Monday, August 31, 2020

August Book Report: The Nickel Boys

Since I finished reading it, I’ve been telling anyone who will listen to me that The Nickel Boys book might very well be the best book that I have ever read.  I’m a voracious reader so those of you who know me understand what  high praise this is.  This novel deserves it.

Set in Florida in the 1960s, Colson Whitehead’s writing pulls together the story of two teenage boys - Elwood and Turner - who find friendship with one another after they meet at The Nickel School, a juvenile detention center cum reform school of sorts set in Eleanor, Florida.  When the novel first opens, we meet Elwood, a Black teenager who has been raised by his grandmother and is nearly a Senior in high school.  Elwood is bright and hard-working and as he reads and listens to the words of Martin Luther King, Junior, we learn of his plans to attend college, to make a promising life for himself.   We clearly see that he can achieve this modest goal and he comes so close…..

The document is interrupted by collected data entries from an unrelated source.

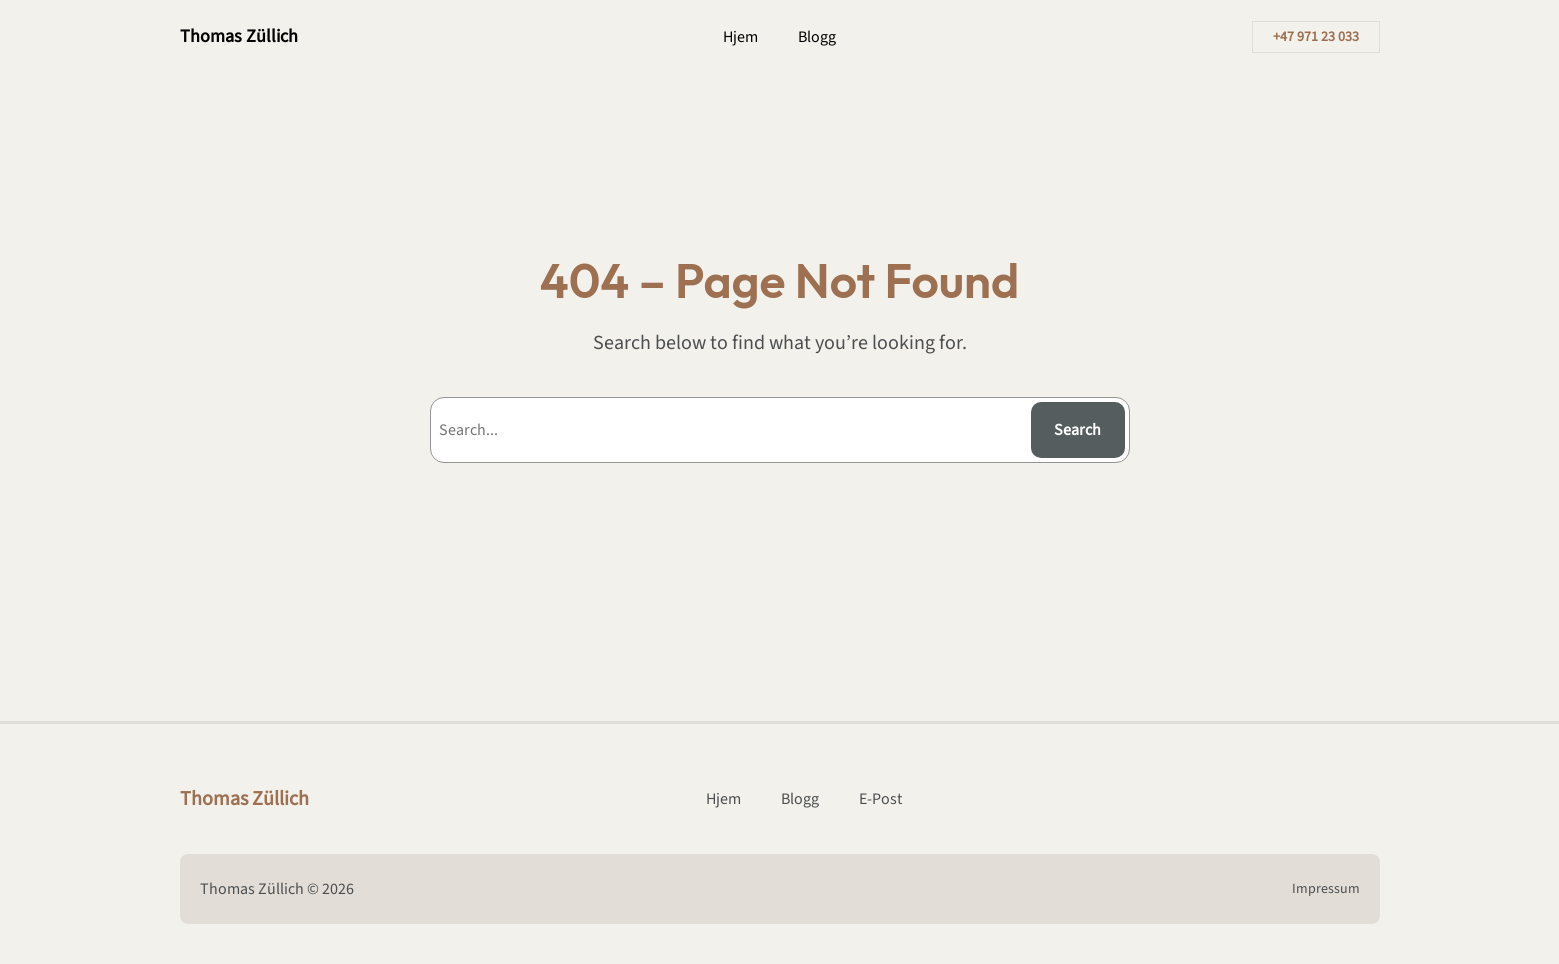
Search (1077, 430)
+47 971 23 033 (1316, 37)
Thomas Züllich (239, 36)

But it’s not to be - something the reader can feel coming with a sickening dread - and Elwood finds himself at The Nickel School, accused of a crime he didn’t commit and descending into a world of fear and injustice that no one deserves.  The fictional Nickel School is based upon a real-life horror, the Dozier School of Florida, which operated for 111 years and is responsible for the kind of systemic injustice that Americans prefer not to think about it.  The Nickel Boys invites the reader to think about it; to think long and hard about the nation we are.


When the Pulitzer Committee awarded the 2020 novel of the year to The Nickel Boys, the committee declared it, "a spare and devastating exploration of abuse at a reform school in Jim Crow-era Florida that is ultimately a powerful tale of human perseverance, dignity and redemption."  The novel is spare but it is not sparing.  Reading it in the Summer of 2020, amidst the stories of George Floyd, Breonna Taylor, and so many, many more African Americans let down by the systems charged with protecting them, the novel’s truths rang with a persistent reminder that we must call out the injustices we witness.